Why do you need AWS Auto Scaling? Let’s break it down. Auto Scaling works by designing an Auto Scaling group that manages instances behind a load balancer. This is done so performance remains consistent by increasing capacity when load increases (to assure performance) and decreasing capacity when load decreases (to save on costs). AWS autoscaling can be used for any application whether stateful or stateless.
In order to configure your resources, you have to specify them in the AWS Auto Scaling Groups feature. Auto Scaling Groups define a resource maximum and minimum that define when resources will be launched or deleted dynamically. AWS enables allocating Autoscaling Groups to Elastic Load Balancers (ELBs) to make sure that newly created resources are seamlessly discovered and utilized.
Unless you are running a very generic application, a WordPress server for example, you should consider looking beyond the default metrics provided by CloudWatch. By taking the time to code a custom metric, you can then fine tune app performance based on what specifically matters to you. Even if you define specific metrics for your application, you can still use the default metrics as well. Custom metrics are created using Python and the Boto framework and are expressed as Boolean functions.
To accurately set your auto scaling policies, you need to define them in relation to your Availability Zones (AZ). Preplanning a percent-based scaling policy that takes into consideration the varied costs between different Regions and AZs can result in optimal performance for and reduced costs.
Don’t want to code?
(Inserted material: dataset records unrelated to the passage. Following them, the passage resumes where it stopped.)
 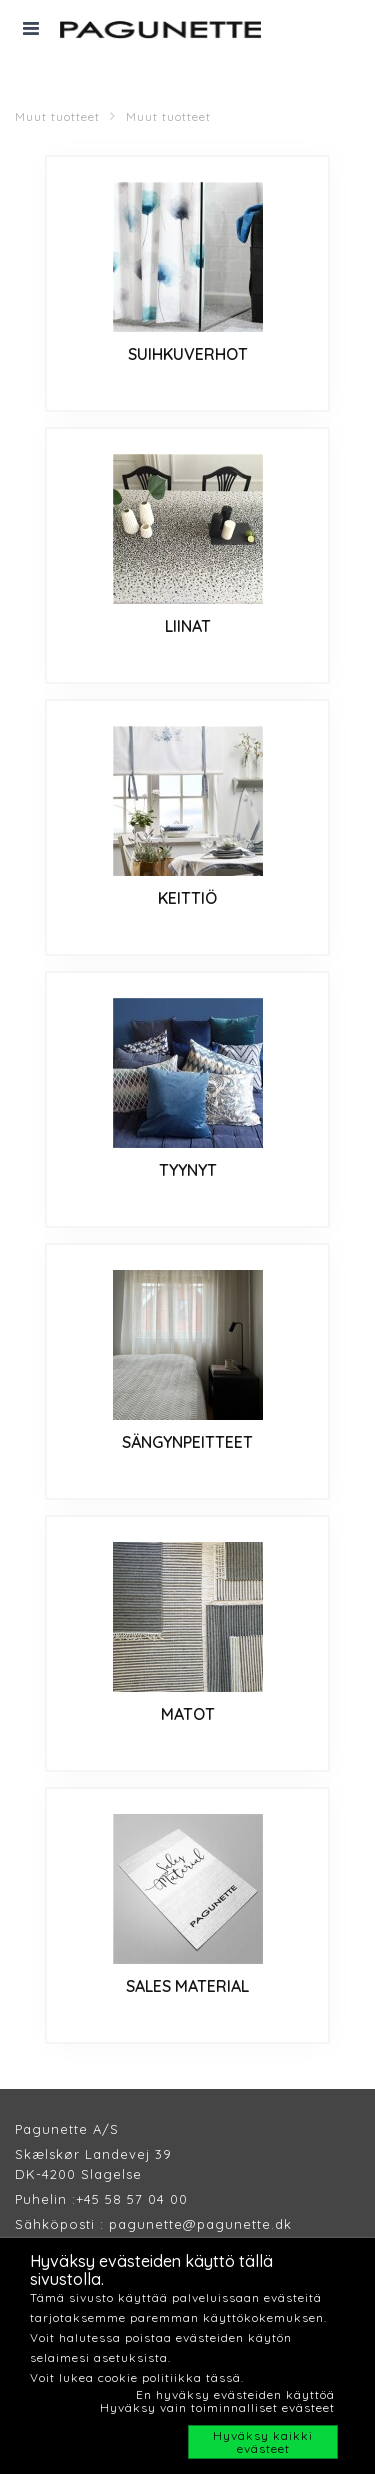 I want to click on pagunette@pagunette.dk, so click(x=200, y=2224).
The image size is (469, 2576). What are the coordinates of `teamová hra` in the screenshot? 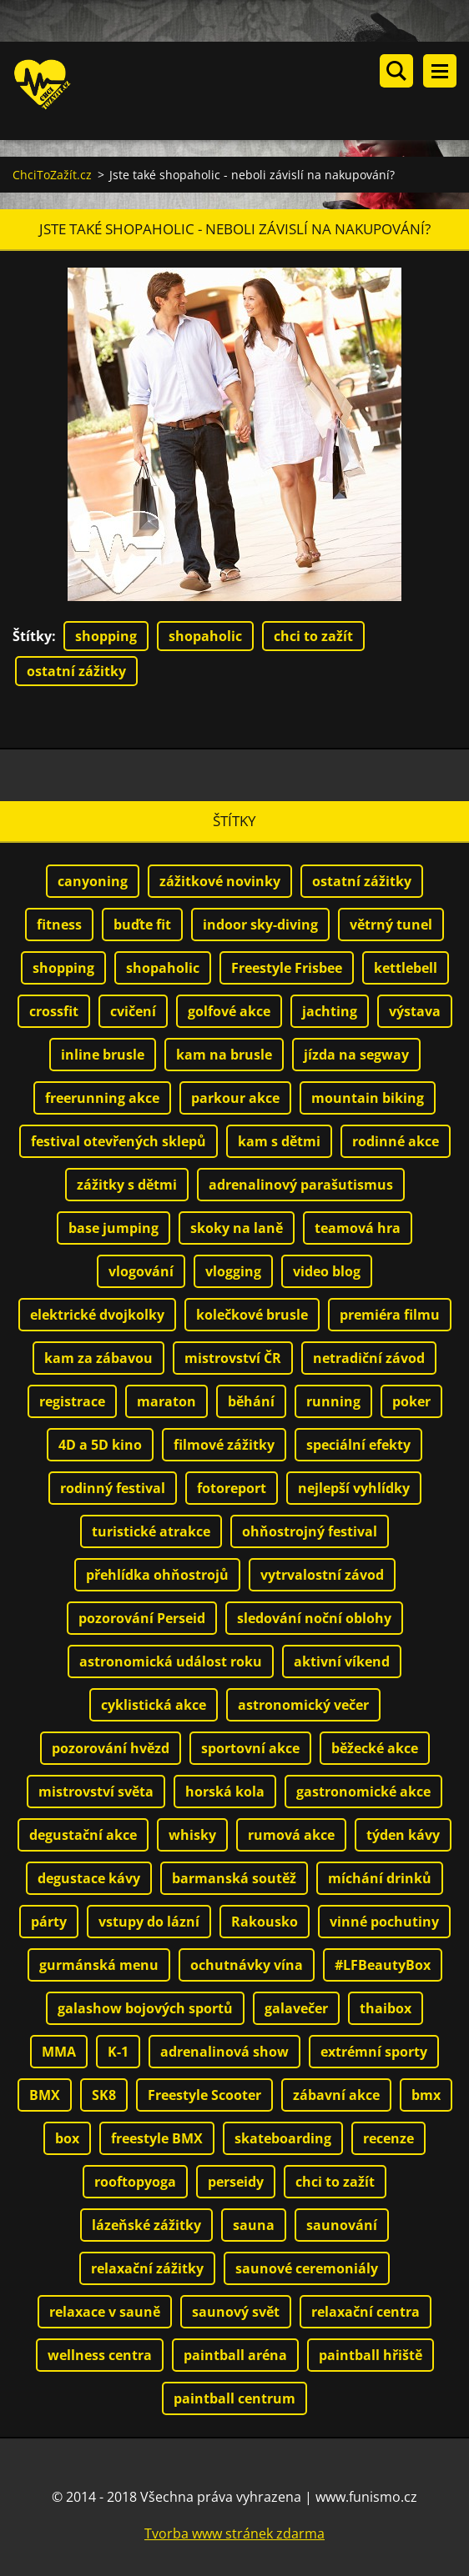 It's located at (358, 1227).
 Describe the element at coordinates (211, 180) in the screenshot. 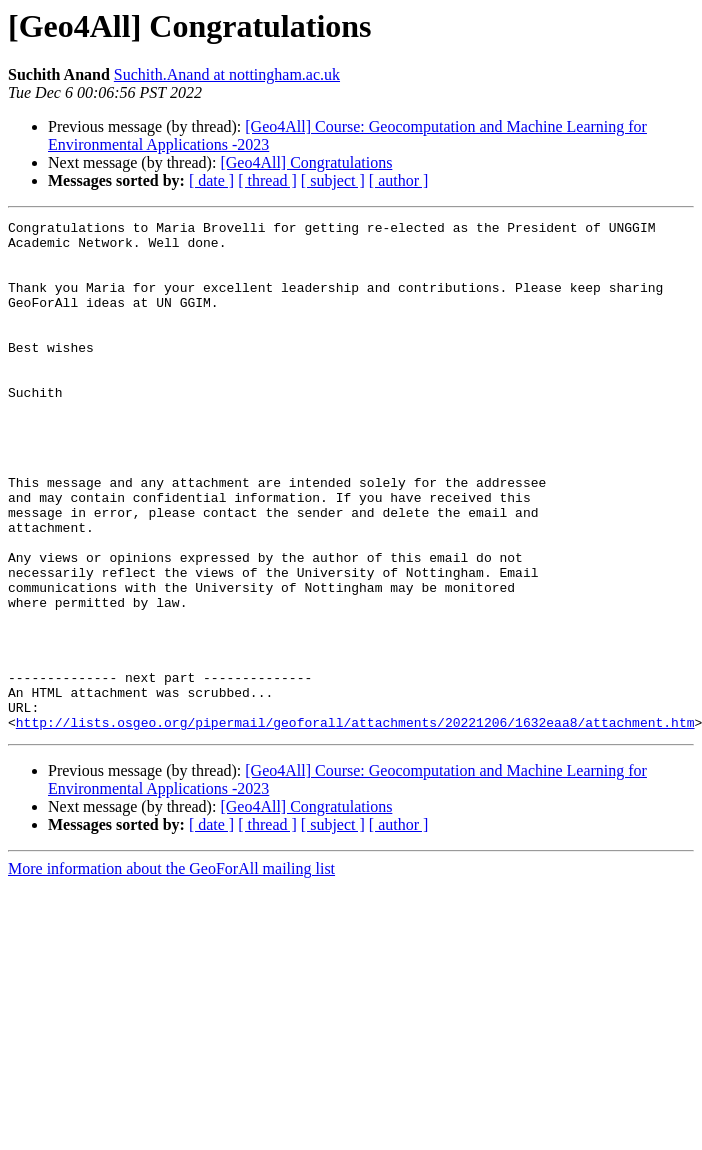 I see `[ date ]` at that location.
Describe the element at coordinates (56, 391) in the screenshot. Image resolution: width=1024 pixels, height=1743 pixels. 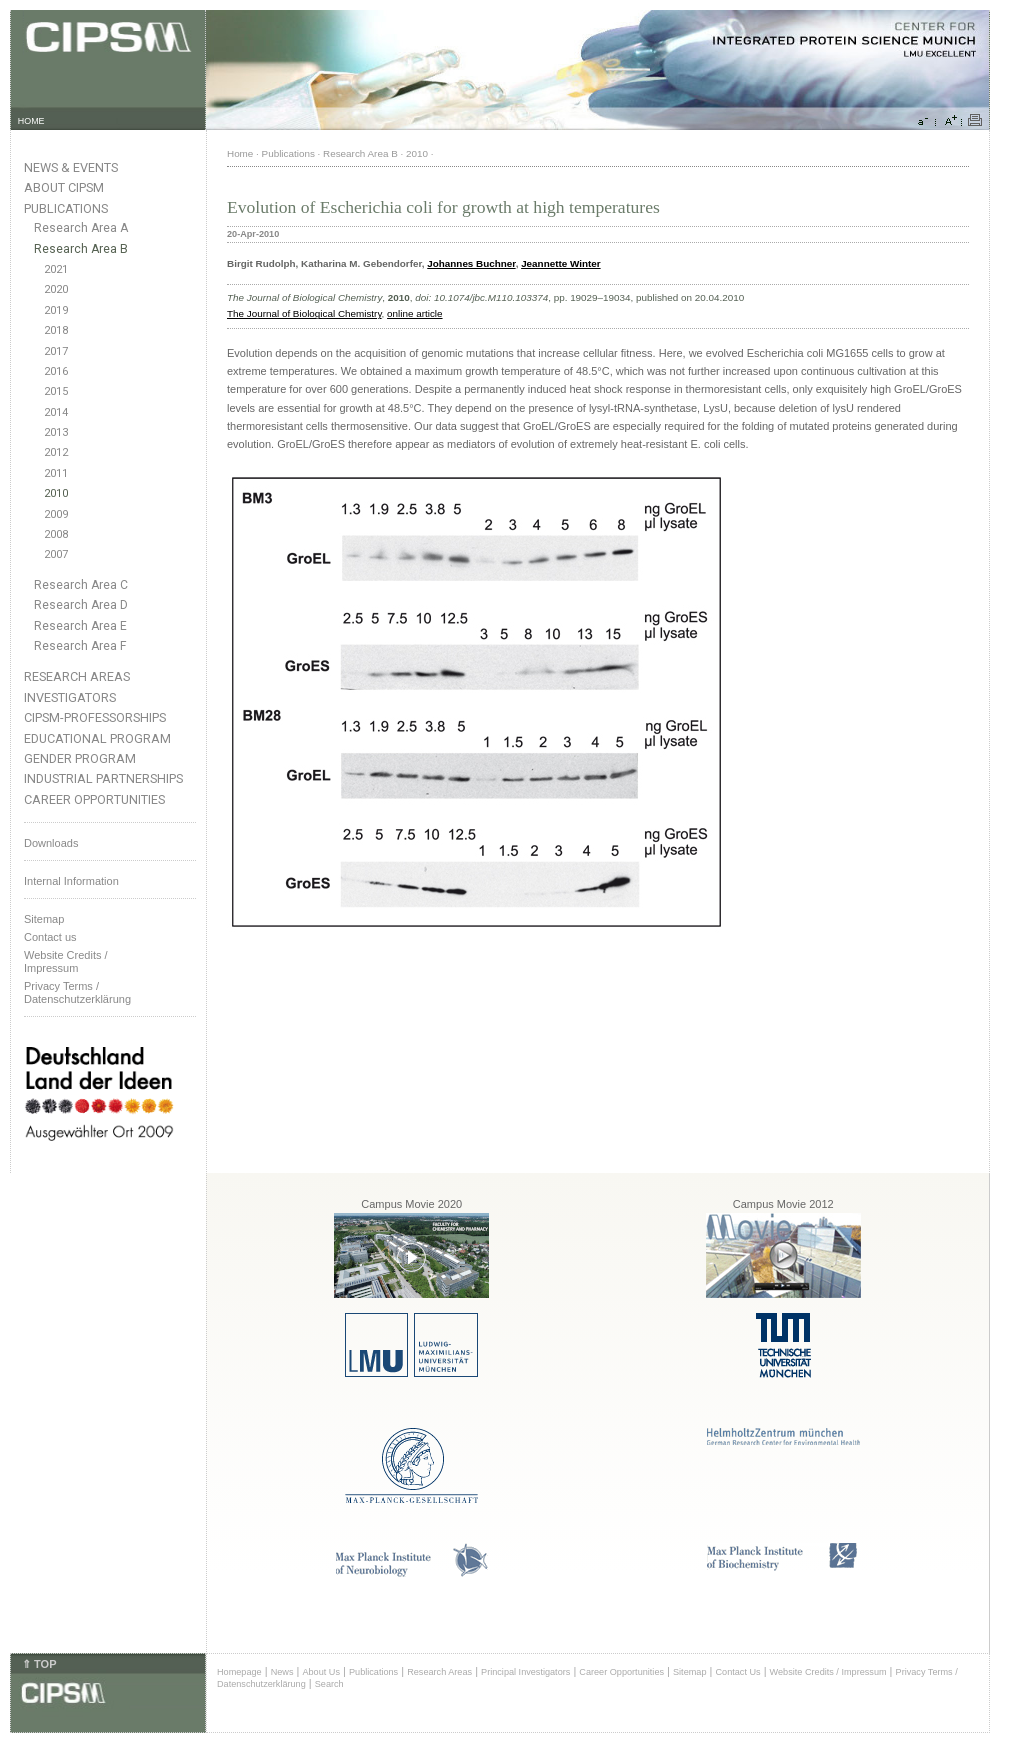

You can pair an SQS with a CloudWatch alert on queue length. CloudWatch can trigger a scaling event when queues exceed a predefined length.
While EC2 instances are the most common target of Auto Scaling, other AWS services can benefit from it as well. From an application function perspective, database services (e.g. AWS DynamoDB) are probably the second most popular service to scale. While there are slight differences in policies between Auto Scaling, if you’ve been creating auto scaling plans for your EC2 instances, scaling AWS DynamoDB or Amazon RDS storage will feel familiar.
Up to now we’ve discussed how to scale with resource limits that you have predefined, also known as dynamic scaling. AWS also supports predictive scaling based on past system performance based on the metrics you have configured. It forecasts and assures a minimum resource capacity is available based on the predictive model. Because predictive scaling assures a minimum resource capacity, you can combine it with dynamic scaling policies so that unexpected load increases are also smoothly managed.
As you can see, Auto Scaling is a powerful way to reduce costs while maximizing performance and AWS provides a number of useful tools to intelligently scale your environment in relation to demand. Although these platforms help you monitor and scale your cloud, you are never fully optimized as the external environment is not a constant. You need to constantly monitor and adjust your scaling policies to ensure that your system is always performing at its best.